Task requirements: Your reply should be one number: how many lines of the material contain the word "Деки".

Given entries:

------------------------------------

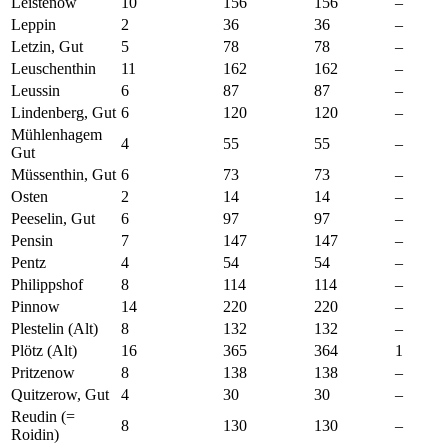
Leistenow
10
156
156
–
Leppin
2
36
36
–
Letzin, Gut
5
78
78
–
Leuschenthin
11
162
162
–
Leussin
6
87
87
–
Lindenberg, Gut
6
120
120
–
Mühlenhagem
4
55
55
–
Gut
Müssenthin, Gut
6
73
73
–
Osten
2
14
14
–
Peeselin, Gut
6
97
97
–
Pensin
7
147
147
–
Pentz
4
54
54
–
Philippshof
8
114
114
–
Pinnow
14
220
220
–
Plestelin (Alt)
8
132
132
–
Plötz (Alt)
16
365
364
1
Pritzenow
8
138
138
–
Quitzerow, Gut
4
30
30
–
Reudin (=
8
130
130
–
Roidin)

------------------------------------

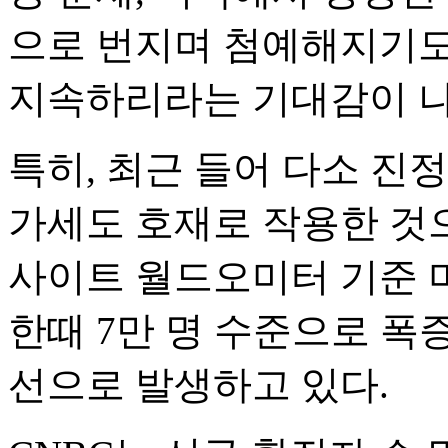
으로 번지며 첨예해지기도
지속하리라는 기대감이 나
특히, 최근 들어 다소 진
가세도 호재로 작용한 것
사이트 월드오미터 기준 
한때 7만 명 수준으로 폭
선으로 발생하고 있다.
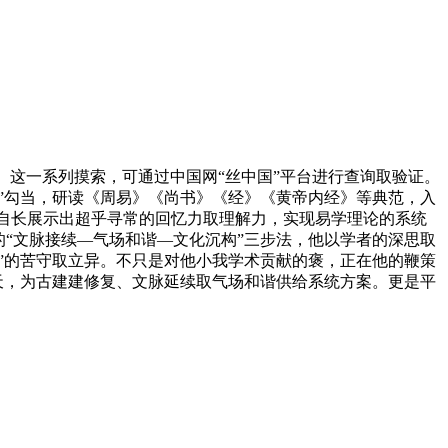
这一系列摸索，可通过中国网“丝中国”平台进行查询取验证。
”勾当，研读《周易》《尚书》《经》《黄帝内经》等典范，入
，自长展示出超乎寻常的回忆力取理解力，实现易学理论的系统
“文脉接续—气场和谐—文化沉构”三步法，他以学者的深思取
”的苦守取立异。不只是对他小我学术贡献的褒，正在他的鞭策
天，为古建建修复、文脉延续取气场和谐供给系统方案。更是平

------------------------------------

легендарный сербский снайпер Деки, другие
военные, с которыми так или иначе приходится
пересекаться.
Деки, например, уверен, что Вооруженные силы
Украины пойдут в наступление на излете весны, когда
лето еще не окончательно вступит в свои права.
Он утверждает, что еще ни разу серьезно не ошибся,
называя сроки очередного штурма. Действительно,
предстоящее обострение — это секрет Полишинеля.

------------------------------------

Answer box: 2